---------- Data for processing

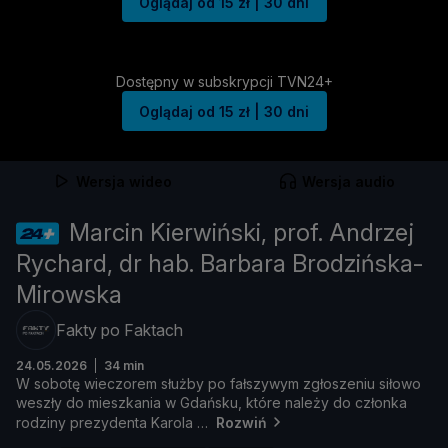
Oglądaj od 15 zł | 30 dni
Dostępny w subskrypcji TVN24+
Oglądaj od 15 zł | 30 dni
Wersja wideo
Wersja audio
Marcin Kierwiński, prof. Andrzej
Rychard, dr hab. Barbara Brodzińska-
Mirowska
Fakty po Faktach
24.05.2026
34 min
W
sobotę
wieczorem
sł
uż
by
po
fał
szywym
zgł
oszeniu
sił
owo
weszł
y
do
mieszkania
w
Gdań
sku,
któ
re
należ
y
do
czł
onka
rodziny
prezydenta
Karola
Rozwiń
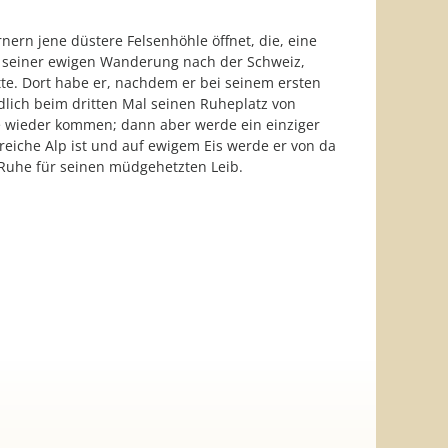
nern jene düstere Felsenhöhle öffnet, die, eine
te. Dort habe er, nachdem er bei seinem ersten
lich beim dritten Mal seinen Ruheplatz von
le wieder kommen; dann aber werde ein einziger
reiche Alp ist und auf ewigem Eis werde er von da
- Ruhe für seinen müdgehetzten Leib.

--------------------

**Task directions**
Every entry above should be returned exactly, with no images included.

**Response area**
Oglądaj od 15 zł | 30 dni
Dostępny w subskrypcji TVN24+
Oglądaj od 15 zł | 30 dni
Wersja wideo
Wersja audio
Marcin Kierwiński, prof. Andrzej
Rychard, dr hab. Barbara Brodzińska-
Mirowska
Fakty po Faktach
24.05.2026
34 min
W
sobotę
wieczorem
sł
uż
by
po
fał
szywym
zgł
oszeniu
sił
owo
weszł
y
do
mieszkania
w
Gdań
sku,
któ
re
należ
y
do
czł
onka
rodziny
prezydenta
Karola
Rozwiń
nern jene düstere Felsenhöhle öffnet, die, eine
te. Dort habe er, nachdem er bei seinem ersten
lich beim dritten Mal seinen Ruheplatz von
le wieder kommen; dann aber werde ein einziger
reiche Alp ist und auf ewigem Eis werde er von da
- Ruhe für seinen müdgehetzten Leib.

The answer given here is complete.